When to Use Distraction as a Technique

Part of my role as a therapist is to assess whether or not someone is using distraction or avoidance when they tell me “I just try and keep myself really busy.” Distraction is a healthy coping skill, and sometimes quite necessary when we are in the midst of trying to contain or reign in an emotion. Avoidance on the other hand, is going to catch up to you eventually as it tends to inhibit growth.

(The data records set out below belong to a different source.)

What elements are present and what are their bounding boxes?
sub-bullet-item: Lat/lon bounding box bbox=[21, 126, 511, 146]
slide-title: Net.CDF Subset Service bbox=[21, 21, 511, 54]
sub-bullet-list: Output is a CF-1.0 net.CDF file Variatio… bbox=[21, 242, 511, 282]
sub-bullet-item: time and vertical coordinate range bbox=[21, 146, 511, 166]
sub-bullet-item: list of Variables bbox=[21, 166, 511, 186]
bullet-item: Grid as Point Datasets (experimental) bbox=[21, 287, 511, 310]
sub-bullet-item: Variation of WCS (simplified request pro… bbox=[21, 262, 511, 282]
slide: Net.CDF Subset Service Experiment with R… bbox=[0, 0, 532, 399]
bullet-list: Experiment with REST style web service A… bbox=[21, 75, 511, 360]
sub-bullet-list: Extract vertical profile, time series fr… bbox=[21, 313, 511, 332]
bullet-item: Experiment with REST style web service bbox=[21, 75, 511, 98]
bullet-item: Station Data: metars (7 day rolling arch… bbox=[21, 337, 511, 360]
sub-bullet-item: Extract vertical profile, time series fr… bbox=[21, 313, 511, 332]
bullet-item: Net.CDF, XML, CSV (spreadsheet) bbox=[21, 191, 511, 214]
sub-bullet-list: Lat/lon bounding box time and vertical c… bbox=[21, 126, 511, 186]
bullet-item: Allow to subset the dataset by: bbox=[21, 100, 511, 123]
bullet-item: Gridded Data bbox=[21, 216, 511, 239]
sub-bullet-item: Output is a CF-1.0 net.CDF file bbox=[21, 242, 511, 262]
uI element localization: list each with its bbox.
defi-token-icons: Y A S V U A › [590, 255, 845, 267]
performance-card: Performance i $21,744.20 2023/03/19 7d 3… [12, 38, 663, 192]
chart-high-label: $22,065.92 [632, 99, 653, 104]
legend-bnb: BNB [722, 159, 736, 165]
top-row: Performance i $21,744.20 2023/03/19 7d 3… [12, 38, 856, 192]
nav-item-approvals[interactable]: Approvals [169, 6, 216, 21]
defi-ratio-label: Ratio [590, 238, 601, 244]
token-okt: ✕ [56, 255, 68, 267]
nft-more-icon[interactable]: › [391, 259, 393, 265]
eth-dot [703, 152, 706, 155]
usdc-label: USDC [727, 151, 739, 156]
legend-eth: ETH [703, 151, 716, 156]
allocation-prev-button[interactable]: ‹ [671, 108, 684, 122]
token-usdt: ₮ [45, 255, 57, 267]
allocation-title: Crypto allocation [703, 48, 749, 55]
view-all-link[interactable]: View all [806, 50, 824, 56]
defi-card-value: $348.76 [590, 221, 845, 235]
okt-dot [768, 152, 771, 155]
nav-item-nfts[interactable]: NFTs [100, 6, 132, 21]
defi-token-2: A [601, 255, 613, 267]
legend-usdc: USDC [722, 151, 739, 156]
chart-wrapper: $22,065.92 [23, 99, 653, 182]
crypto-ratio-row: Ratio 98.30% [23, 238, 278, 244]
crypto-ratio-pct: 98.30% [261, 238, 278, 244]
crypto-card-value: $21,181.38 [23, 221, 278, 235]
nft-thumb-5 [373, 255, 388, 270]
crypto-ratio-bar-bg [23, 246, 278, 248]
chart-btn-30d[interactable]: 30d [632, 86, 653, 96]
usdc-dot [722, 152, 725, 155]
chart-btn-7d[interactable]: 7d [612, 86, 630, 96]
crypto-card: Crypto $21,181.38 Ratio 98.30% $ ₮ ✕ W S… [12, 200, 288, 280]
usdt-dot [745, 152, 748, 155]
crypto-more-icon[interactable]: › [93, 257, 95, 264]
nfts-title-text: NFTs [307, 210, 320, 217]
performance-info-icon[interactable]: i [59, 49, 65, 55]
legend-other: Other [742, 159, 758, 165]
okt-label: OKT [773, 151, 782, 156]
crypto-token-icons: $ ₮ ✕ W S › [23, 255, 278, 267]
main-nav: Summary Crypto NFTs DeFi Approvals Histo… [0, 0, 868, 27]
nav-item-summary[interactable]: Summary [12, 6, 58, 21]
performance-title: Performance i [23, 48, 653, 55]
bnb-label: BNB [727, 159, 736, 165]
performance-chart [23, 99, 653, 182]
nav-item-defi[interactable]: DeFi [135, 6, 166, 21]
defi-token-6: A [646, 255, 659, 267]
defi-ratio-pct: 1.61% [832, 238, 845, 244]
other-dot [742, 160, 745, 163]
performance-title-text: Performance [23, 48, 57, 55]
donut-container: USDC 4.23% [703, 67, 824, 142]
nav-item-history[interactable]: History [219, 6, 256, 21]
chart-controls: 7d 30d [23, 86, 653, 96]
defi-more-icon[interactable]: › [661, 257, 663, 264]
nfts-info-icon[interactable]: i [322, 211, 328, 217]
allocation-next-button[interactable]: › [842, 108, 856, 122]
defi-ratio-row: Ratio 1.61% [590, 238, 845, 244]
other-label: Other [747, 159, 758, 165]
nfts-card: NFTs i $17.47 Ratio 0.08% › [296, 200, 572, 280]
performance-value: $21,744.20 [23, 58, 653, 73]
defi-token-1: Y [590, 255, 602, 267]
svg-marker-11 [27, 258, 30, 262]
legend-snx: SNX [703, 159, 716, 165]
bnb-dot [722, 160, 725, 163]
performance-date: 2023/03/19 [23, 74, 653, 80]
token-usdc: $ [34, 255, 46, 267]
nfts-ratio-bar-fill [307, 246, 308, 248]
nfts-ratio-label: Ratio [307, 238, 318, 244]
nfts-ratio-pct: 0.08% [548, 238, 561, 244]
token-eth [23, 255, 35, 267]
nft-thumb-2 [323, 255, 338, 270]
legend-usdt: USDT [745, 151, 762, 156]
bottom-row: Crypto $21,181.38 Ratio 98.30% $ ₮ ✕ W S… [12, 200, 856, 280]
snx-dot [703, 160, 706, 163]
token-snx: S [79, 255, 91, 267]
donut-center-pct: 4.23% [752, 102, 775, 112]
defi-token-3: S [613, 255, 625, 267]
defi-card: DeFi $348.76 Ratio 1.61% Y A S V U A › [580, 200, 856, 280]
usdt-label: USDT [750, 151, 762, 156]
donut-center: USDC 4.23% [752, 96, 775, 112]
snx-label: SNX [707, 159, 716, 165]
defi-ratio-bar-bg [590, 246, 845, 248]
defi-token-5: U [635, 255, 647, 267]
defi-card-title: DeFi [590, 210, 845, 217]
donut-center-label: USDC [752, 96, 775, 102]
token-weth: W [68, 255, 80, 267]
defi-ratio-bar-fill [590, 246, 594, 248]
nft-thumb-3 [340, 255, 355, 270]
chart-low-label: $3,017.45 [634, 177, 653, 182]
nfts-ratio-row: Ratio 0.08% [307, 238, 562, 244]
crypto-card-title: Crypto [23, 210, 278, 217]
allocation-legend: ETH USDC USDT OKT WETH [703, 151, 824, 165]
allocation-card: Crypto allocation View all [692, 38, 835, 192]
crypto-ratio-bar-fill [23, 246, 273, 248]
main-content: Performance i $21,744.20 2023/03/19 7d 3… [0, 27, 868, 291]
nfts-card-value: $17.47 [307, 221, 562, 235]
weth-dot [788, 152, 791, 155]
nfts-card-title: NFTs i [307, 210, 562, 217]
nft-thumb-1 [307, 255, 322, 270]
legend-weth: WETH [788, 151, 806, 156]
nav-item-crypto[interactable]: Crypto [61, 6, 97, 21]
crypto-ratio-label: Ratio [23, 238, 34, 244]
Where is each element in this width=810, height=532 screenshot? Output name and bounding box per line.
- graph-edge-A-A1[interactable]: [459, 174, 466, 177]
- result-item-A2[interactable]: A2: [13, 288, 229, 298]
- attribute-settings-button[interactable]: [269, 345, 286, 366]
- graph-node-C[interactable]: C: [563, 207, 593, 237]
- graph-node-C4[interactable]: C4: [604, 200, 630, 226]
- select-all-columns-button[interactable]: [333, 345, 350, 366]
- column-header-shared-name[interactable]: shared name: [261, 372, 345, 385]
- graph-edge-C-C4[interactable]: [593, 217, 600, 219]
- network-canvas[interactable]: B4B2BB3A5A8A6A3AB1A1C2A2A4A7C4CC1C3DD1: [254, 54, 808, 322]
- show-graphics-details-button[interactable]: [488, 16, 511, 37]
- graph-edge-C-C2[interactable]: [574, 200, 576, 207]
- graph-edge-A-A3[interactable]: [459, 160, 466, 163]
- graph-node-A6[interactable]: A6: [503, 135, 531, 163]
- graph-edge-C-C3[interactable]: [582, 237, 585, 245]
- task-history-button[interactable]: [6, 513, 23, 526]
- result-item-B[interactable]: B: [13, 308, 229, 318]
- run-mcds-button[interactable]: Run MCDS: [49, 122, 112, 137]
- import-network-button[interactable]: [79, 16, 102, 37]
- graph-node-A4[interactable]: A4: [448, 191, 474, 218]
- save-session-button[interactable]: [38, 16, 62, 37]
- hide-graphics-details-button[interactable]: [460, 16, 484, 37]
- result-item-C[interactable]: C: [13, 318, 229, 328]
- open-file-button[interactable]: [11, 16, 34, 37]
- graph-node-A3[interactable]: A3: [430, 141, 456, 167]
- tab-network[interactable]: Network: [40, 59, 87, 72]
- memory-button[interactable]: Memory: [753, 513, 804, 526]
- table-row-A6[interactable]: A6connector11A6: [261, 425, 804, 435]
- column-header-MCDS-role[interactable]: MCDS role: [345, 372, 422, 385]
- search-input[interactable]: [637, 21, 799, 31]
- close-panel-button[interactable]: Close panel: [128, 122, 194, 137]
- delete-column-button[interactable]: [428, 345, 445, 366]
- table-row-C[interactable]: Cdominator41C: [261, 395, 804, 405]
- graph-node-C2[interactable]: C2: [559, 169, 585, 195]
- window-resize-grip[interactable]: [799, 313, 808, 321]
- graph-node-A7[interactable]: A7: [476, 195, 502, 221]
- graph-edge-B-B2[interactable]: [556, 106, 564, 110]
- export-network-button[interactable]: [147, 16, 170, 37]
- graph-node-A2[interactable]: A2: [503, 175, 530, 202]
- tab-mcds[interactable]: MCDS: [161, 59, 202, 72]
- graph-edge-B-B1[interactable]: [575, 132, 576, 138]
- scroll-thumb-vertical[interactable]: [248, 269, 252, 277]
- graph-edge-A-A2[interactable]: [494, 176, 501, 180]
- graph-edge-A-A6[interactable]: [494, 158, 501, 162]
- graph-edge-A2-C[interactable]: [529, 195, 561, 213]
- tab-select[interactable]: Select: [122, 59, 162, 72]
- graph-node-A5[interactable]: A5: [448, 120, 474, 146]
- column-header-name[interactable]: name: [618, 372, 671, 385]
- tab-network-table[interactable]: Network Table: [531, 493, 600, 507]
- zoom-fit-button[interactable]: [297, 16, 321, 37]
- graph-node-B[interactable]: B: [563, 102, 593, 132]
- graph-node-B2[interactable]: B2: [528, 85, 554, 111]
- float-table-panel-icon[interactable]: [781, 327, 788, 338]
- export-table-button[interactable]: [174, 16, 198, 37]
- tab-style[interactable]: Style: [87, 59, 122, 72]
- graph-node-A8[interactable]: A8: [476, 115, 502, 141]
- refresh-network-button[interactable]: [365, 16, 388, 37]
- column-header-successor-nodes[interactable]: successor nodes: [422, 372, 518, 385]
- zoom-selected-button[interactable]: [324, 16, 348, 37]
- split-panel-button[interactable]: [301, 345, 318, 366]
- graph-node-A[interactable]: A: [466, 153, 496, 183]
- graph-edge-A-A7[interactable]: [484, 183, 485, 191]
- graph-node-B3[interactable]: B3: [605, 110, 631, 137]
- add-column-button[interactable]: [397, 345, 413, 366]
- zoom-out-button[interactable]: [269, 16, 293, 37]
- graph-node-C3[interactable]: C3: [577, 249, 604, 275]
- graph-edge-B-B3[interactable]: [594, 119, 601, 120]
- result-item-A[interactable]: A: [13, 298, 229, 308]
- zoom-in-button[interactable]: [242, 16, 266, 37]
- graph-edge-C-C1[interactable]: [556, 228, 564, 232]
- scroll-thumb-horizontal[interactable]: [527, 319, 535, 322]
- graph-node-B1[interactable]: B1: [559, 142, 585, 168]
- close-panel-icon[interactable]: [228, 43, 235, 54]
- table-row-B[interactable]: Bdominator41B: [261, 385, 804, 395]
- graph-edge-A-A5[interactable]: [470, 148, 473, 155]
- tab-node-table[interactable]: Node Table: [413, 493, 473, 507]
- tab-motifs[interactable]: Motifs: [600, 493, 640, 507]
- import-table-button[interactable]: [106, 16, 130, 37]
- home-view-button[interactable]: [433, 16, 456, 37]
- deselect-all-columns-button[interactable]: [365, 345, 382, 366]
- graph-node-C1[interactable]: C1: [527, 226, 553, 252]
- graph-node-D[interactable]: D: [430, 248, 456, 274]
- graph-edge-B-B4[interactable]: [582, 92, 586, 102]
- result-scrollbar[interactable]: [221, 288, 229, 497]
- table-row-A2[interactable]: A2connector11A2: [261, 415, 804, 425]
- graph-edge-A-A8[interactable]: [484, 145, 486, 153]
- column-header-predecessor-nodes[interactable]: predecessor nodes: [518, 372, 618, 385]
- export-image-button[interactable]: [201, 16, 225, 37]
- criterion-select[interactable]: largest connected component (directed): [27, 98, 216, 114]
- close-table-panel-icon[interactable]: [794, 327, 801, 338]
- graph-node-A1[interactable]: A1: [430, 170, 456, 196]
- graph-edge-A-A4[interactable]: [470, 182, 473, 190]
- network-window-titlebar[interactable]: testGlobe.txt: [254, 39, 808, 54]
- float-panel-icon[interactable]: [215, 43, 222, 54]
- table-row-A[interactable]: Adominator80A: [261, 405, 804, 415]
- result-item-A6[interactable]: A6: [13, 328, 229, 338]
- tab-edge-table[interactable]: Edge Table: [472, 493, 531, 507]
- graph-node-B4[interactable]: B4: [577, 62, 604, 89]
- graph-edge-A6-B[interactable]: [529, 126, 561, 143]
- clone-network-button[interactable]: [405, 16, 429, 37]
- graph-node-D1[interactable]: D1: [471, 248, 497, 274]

So when do we use distraction? Borrowed from the model of Dialectical Behavior Therapy (DBT) by Marsha Linehan, I have come to appreciate this series of questions that we can ask ourselves when faced with intense emotion:

  1. Am I able to solve the problem? (Is the solution available to me? Is this my problem to solve?) Answer Yes or No
  2. Is it an okay time to solve the problem? Answer Yes or No
  3. Am I in Wise Mind enough to solve the problem? (In other words, am I accessing enough of my rational brain or are my emotions still too intense?) Answer Yes or No

And here is the key: If you have answered yes to all three questions, move to solving the problem. This will allow you to experience movement and give you a sense of direction. If you have answered no to even one of the questions, move to distraction.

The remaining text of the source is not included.